Creditors concerned about the solvency of a debtor will often ask that payment be made by a third party. But payments from a third party can be treated as being made by the debtor, and therefore voidable. The Court of Appeal has considered when that will be the case, in overturning the High Court's decision in the context of a "direct deed" entered into as part of the finance arrangements for a construction contract.
A developer entered into a tripartite direct deed with its bank and its builder (Ebert). Banks usually seek such agreements to get the right to step into the construction contract should the developer fail. In some cases, the direct deed contains a mechanism for the bank to pay the builder directly. In Ebert's case, that happened. The bank paid significant sums to the builder, which it recorded as advances to the developer.
The High Court said the payments were to be treated as having been made by the developer. The Court of Appeal disagreed, saying the direct deed in this instance created payment obligations for the bank.1 Accordingly, the payment was by the bank, not by the developer.
Had the direct deed not created an obligation on the bank, the payment would have been voidable by the liquidator. In that case it would have been a payment by the developer, regardless of the fact that the cash came from the bank.
The key question in such cases is whether the third party had paid under "a direct liability" owed by the third party. The evidence was that direct deeds are in different forms, and that this one was "not as heavily bank-weighted" as others.

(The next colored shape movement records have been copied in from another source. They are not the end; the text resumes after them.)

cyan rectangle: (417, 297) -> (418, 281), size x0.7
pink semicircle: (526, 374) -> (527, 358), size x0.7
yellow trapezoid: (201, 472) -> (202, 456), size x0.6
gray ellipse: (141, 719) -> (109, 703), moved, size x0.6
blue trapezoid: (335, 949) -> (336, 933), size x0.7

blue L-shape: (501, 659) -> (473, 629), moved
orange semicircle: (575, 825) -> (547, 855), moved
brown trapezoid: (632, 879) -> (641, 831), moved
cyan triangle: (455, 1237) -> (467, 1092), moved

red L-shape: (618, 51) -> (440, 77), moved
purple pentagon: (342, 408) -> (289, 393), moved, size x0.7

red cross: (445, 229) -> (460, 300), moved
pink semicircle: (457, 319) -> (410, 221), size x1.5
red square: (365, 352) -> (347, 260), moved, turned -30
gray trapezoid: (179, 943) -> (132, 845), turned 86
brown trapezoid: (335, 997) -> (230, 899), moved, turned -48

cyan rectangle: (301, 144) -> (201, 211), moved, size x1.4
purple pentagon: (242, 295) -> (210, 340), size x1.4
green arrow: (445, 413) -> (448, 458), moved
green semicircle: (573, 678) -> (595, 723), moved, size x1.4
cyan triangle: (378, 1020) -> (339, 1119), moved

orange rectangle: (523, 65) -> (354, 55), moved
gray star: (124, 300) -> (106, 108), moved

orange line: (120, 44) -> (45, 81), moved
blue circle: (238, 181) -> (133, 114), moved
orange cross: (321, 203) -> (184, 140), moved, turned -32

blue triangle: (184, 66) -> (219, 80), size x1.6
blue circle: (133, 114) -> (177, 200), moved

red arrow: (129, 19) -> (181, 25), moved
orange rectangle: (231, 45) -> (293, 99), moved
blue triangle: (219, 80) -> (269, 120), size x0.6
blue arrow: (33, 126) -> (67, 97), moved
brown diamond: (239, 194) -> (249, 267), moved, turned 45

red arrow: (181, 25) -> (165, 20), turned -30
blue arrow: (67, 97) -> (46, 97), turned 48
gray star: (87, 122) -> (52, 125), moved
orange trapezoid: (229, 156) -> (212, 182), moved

The form of a direct deed or other similar arrangement may therefore be very important in any voidable transaction case. Interestingly, the Court's discussion of the question of whether there was a direct liability included a number of comments about the "commercial reality" of the arrangement. The Court called expert witnesses, including Chapman Tripp's Brian Clayton, to give evidence on the development and place of direct agreements in the construction industry.
The Court then went further, introducing an analysis that has not often featured in New Zealand voidable transaction decisions. It said an essential feature in a voidable payment is whether the funds were from resources which would otherwise have been available to pay the company's general creditors. So if payment was made by a third party from funds which would not have been made available to pay other creditors, the Court of Appeal's decision suggests that payment cannot be avoided by a liquidator.
This reasoning appears to be similar to the "earmarking" doctrine applied in the US Courts. Where a debtor satisfies a pre-existing debt owed to a creditor, using the funds of a third party who has specifically designated (or 'earmarked') the funds for that purpose, the payment will not be voidable.
It will be interesting to see if New Zealand cases further develop this idea.